Search the records for the word "الإيراني" and copy each line in which it appears.

(Stored records)
_ _ _ _ _

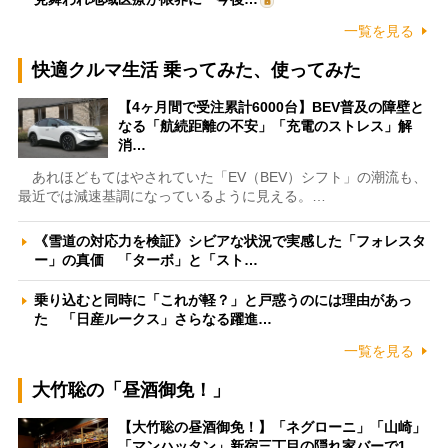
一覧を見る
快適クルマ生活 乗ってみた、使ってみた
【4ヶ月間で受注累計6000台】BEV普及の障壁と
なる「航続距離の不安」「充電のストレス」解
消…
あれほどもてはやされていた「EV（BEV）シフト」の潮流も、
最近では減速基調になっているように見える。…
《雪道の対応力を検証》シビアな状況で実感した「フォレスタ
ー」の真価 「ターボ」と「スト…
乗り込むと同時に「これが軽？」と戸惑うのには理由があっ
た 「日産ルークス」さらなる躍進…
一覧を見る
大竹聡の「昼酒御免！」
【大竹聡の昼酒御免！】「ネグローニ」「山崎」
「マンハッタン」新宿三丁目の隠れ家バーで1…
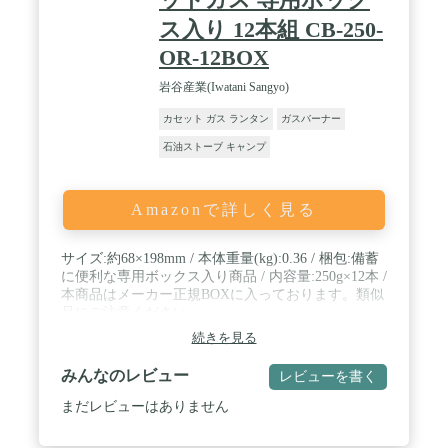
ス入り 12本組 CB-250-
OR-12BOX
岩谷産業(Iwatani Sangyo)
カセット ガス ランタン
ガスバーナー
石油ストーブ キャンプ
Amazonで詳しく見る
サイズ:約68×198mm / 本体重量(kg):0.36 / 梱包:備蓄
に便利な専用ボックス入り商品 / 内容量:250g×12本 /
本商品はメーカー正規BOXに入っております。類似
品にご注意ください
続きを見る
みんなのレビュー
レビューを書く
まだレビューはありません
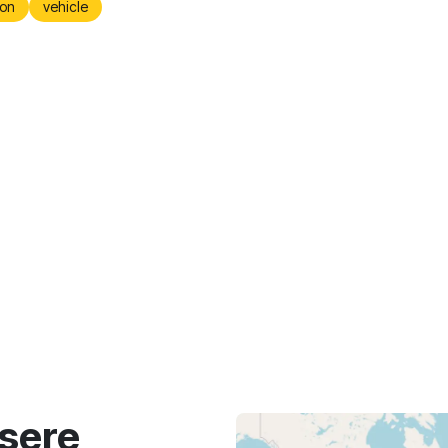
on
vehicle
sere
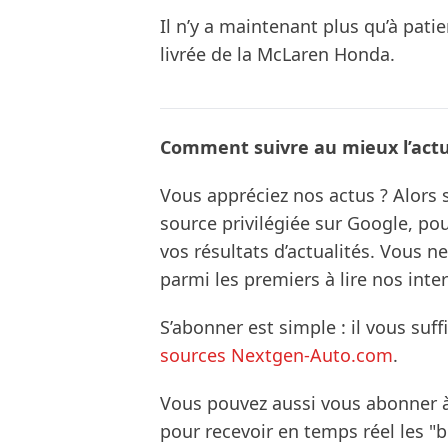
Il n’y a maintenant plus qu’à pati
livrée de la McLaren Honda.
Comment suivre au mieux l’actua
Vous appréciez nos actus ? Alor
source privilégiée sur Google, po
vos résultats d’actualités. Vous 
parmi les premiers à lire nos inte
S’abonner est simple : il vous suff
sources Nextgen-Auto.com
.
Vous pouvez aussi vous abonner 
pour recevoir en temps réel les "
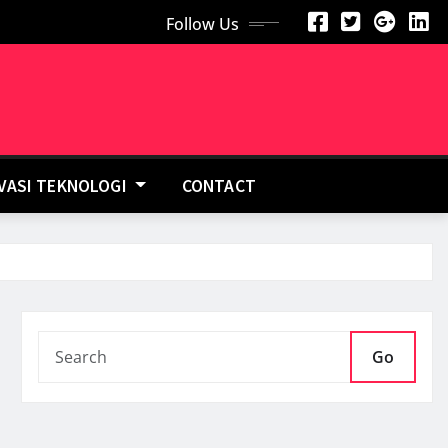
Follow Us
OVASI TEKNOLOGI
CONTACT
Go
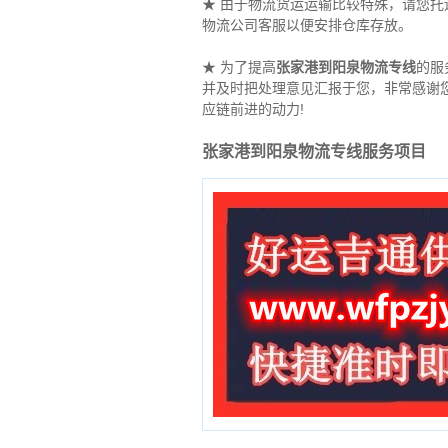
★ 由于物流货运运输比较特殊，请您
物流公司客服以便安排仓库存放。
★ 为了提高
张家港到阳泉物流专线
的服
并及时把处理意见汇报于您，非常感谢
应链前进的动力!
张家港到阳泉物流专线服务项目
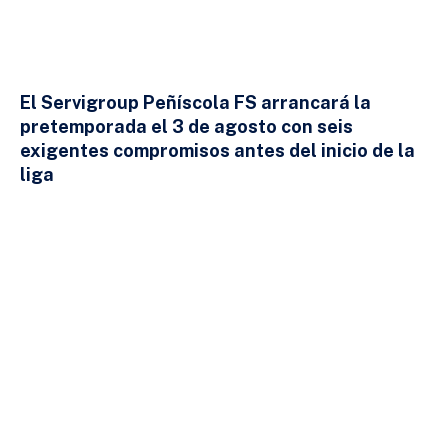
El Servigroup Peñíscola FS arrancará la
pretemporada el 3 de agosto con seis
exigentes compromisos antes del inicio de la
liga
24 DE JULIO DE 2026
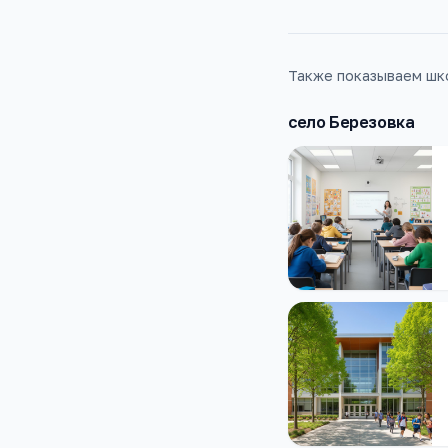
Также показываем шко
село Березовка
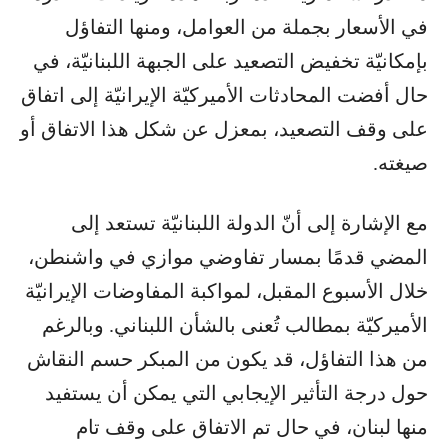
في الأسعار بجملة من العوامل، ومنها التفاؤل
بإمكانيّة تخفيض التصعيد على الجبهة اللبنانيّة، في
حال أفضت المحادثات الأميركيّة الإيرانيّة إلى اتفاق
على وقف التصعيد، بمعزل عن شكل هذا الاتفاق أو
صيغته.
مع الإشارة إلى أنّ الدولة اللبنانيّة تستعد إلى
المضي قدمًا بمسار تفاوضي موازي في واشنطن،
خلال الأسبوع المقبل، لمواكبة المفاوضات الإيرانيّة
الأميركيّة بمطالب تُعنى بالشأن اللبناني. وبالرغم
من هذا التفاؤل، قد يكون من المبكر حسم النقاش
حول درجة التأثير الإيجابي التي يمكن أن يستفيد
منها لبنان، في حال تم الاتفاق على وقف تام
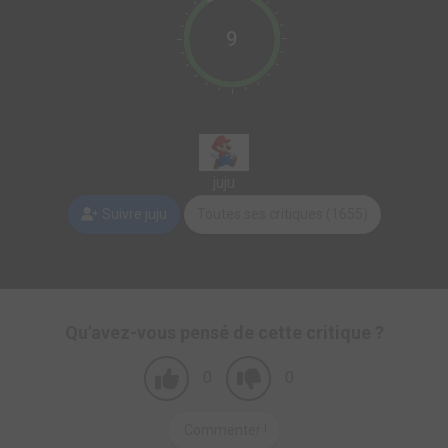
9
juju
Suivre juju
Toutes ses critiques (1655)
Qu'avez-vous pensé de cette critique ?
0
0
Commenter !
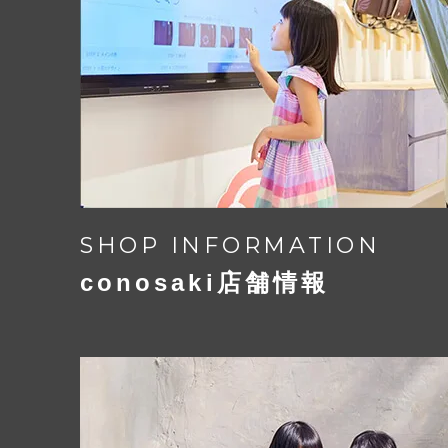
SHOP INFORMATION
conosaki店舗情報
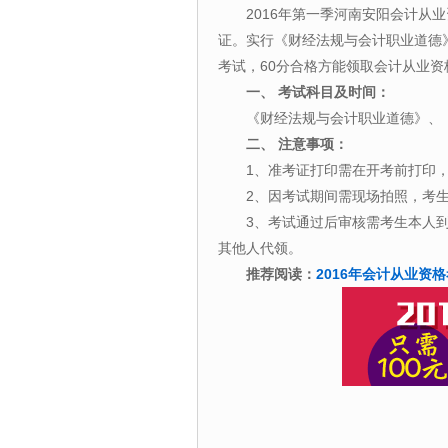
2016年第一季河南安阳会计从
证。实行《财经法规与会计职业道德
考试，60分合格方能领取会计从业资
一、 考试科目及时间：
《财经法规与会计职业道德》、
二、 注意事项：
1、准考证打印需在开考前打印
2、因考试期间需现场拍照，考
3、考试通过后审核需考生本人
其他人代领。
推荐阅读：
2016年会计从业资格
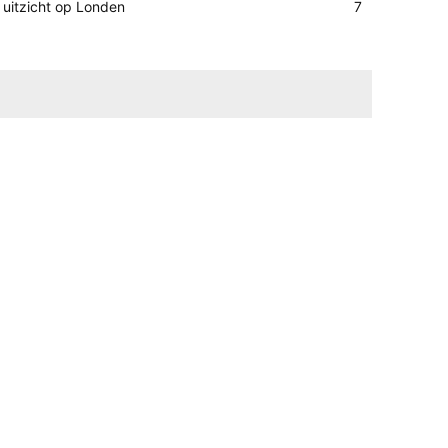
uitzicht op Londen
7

_ _ _ _ _

**Answer section:**
حال أفضت المحادثات الأميركيّة الإيرانيّة إلى اتفاق
خلال الأسبوع المقبل، لمواكبة المفاوضات الإيرانيّة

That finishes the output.